Johnson’s admonitions did not just haunt Jefferson at Monticello; they also followed him to Philadelphia in 1776. The week that Jefferson arrived to attend the Congress in May, The Pennsylvania Evening Post printed a long letter about “Doctor Johnson,” his Dictionary, and using phrases as weapons. Jefferson wouldn’t reply brazenly to any of this. In politics, he and Johnson had been as divided as might be, however when it got here to a different matter, happiness, there was an odd convergence between the 2. Five occasions earlier than 1776, in all of his main worksThe Rambler, Dictionary, The Idler, the novella Rasselas, and the political pamphlet The False Alarm—Johnson used the phrase the pursuit of happiness.

That building was not itself distinctive: As Basker observes, “it also occurs in other writers of the period and the question of whether Jefferson took it directly from Johnson remains tantalizingly open.” More notable, and necessary, is the similarity in how these two nice figures considered happiness. Time and once more, Johnson burdened his perception that pursuing happiness was a pure human intuition. This impulse, nonetheless, got here with a warning. To pursue was pure; to acquire was a unique proposition.

Johnson demonstrated this distinction most powerfully in Rasselas, which was printed first in Britain in 1759 after which in Philadelphia in 1768. This ethical fable recounted the adventures of an Abyssinian prince who, along with his colourful entourage, was all the time in search of however by no means fairly discovering happiness. Sometimes, their journey can be lit up by moments of hope; extra continuously got here disappointment. At one level, in a quintessentially Johnsonian twist, one of many characters cries out in exasperation on the paradox that confronts them: “Yet what, said she, is to be expected from our persuit of happiness, when we find the state of life to be such, that happiness itself is the cause of misery?”

As the literary scholar Thomas Keymer has famous, Rasselas supplies a clue to assist us unpick one of the vital participating and ambiguous strains within the Declaration. By 1776, Jefferson was already identified for his “happy talent for composition,” however this was solely part of his genius. He appears, too, to have had the present of foresight. In that line, he frames, eloquently but economically, the sort of nation this new republic can be.

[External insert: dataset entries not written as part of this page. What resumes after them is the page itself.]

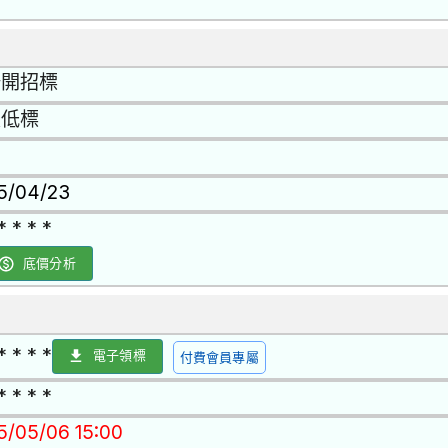
否
公開招標
最低標
15/04/23
* * * *
底價分析
* * * *
電子領標
付費會員專屬
* * * *
15/05/06 15:00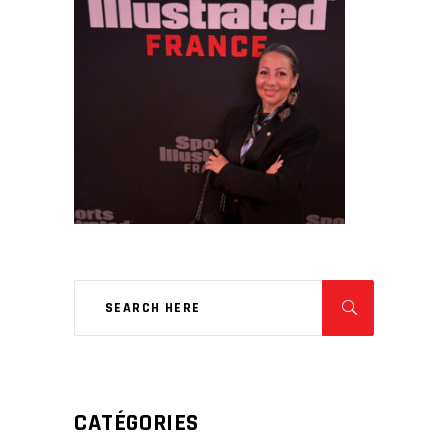
CATÉGORIES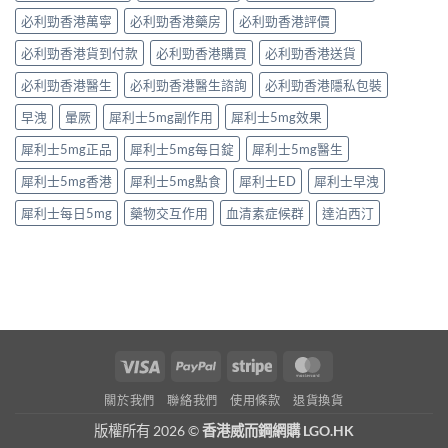
必利勁香港萬寧
必利勁香港藥房
必利勁香港評價
必利勁香港貨到付款
必利勁香港購買
必利勁香港送貨
必利勁香港醫生
必利勁香港醫生諮詢
必利勁香港隱私包裝
早洩
暈厥
犀利士5mg副作用
犀利士5mg效果
犀利士5mg正品
犀利士5mg每日錠
犀利士5mg醫生
犀利士5mg香港
犀利士5mg點食
犀利士ED
犀利士早洩
犀利士每日5mg
藥物交互作用
血清素症候群
達泊西汀
Visa
PayPal
Stripe
MasterCard
關於我們
聯絡我們
使用條款
退貨換貨
版權所有 2026 ©
香港威而鋼網購 LGO.HK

It was to be a spot of promise, however it might not promise an excessive amount of. It couldn’t be each the land of alternative and a spot of better security. Pursue happiness, by all means, however don’t count on a assure of acquiring it. Already in Jefferson’s tough draft, “The United States of America”—one of many very first makes use of of this identify—we are able to glimpse the rising nation’s important character.

That character endures to this present day. The United States would provide those that wished to come back the possibility of bettering themselves. But like Johnson, Jefferson appears to have appreciated the dangers of the hunt. Who knew, particularly within the perilous summer season of 1776, what lay forward? The “pursuit of Happiness” was sufficient.